Two Brains Are Not Always Better Than One
The executor or trustee of your will or trust is the person tasked with carrying out your wishes regarding your estate. While naming co-executors or co-trustees is often done to appear “fair” or to provide checks and balances, it can easily lead to significant administrative and familial complications.
Administrative Delays and Inefficiency
Multiple people managing an estate is inherently slower than with a single decision maker for many reasons, including:
- Mandatory Collaboration: Co-executors or co-trustees generally must act in unison. This means all parties must sign every check, real estate deed, tax return, and court filing.
- Logistical Hurdles: If co-executors or co-trustees live in different states or have conflicting schedules, coordinating these mandatory signatures can delay simple tasks, such as opening a bank account.
- Stalemate Risks: When co-executors or co-trustees disagree, the administration of the estate can become paralyzed. Without a tie-breaking provision (like a “majority rules” clause), even minor disputes can grind the process to a halt.
Increased Costs
A “shared” role can end up costing the estate more than a single appointee. If co-executors or co-trustees cannot agree, they may each hire their own legal counsel, or the estate may need to pay for court intervention to resolve deadlocks.
Family Conflict
The stress of settling an estate can exacerbate existing family tensions. Resentment over workload can potentially lead to conflict among co-executors or co-trustees if one ends up doing the bulk of the work.
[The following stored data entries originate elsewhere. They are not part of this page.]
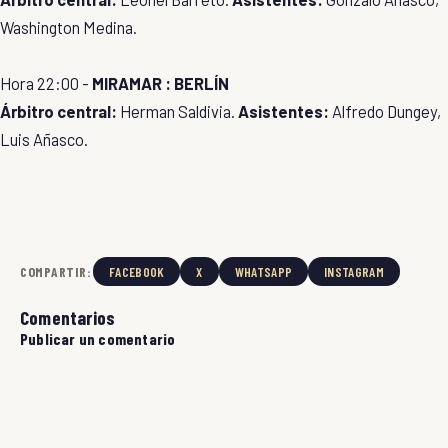
Washington Medina.
Hora 22:00 -
MIRAMAR : BERLÍN
Árbitro central:
Herman Saldivia.
Asistentes:
Alfredo Dungey,
Luis Añasco.
COMPARTIR:
FACEBOOK
X
WHATSAPP
INSTAGRAM
Comentarios
Publicar un comentario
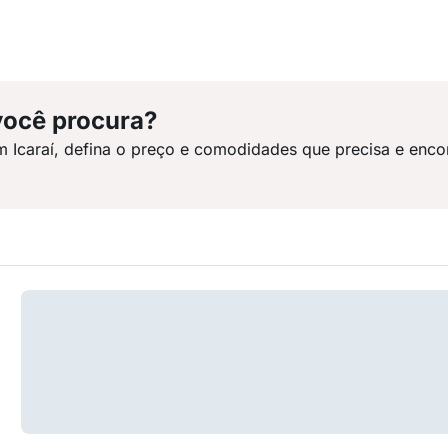
você procura?
m Icaraí, defina o preço e comodidades que precisa e enco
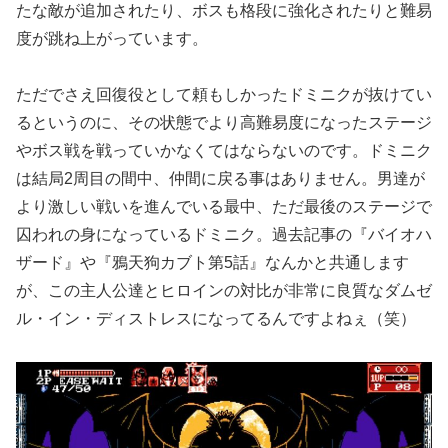
たな敵が追加されたり、ボスも格段に強化されたりと難易
度が跳ね上がっています。
ただでさえ回復役として頼もしかったドミニクが抜けてい
るというのに、その状態でより高難易度になったステージ
やボス戦を戦っていかなくてはならないのです。ドミニク
は結局2周目の間中、仲間に戻る事はありません。男達が
より激しい戦いを進んでいる最中、ただ最後のステージで
囚われの身になっているドミニク。過去記事の『バイオハ
ザード』や『鴉天狗カブト第5話』なんかと共通します
が、この主人公達とヒロインの対比が非常に良質なダムゼ
ル・イン・ディストレスになってるんですよねぇ（笑）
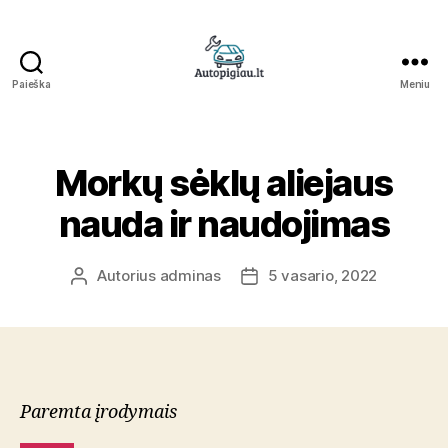
Paieška
Meniu
Straipsniai
Morkų sėklų aliejaus
nauda ir naudojimas
Autorius
adminas
5 vasario, 2022
Įrašo
Įrašo
autorius
data
Paremta įrodymais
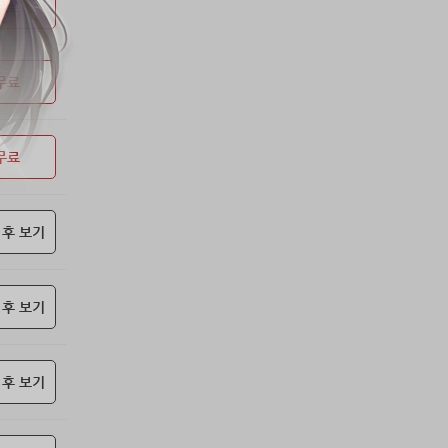
53위
soyun****@gmail.com
24코인
무료
54위
qsewzd******@gmail.com
20코인
55위
20596*****@kakao.com
20코인
무료
56위
lth8***@naver.com
20코인
57위
이슬이슬
20코인
58위
단순한묘기
20코인
무료
59위
25234*****@kakao.com
20코인
60위
43040*****@kakao.com
20코인
61위
@
20코인
 후 보기
62위
@
20코인
63위
소망여
20코인
 후 보기
64위
25600*****@kakao.com
20코인
65위
16100*****@kakao.com
20코인
66위
reneev******@naver.com
18코인
 후 보기
67위
movi****@naver.com
17코인
68위
메카 보
17코인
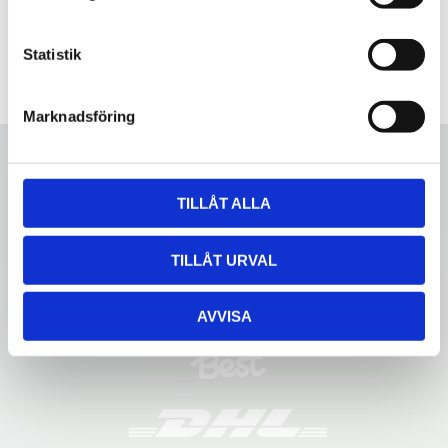
y
c
k
Statistik
e
s
Marknadsföring
v
a
l
TILLÅT ALLA
TILLÅT URVAL
AVVISA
Parents sometimes name feuding children as co-executors or co-trustees to ‘force them to talk,’ which frequently backfires and results in permanent rifts or litigation.
Alternatives to Consider
Instead of naming co-fiduciaries, consider the following:
- Successor/Alternate Appointments: Name one primary individual and list others as alternates who step in only if the first is unable to serve.
- Professional Fiduciaries: Use a neutral third party, such as a bank or professional trust company, to handle complex assets and maintain neutrality.
- Majority Rule Clauses: If you must name more than two executors or trustees, include language allowing the majority to make binding decisions to avoid total stalemates.
Before naming co-executors or co-trustees, it is highly advisable to seek expert help from an experienced estate planning or elder law attorney. A well thought-out plan can avoid conflict, delays, and stress.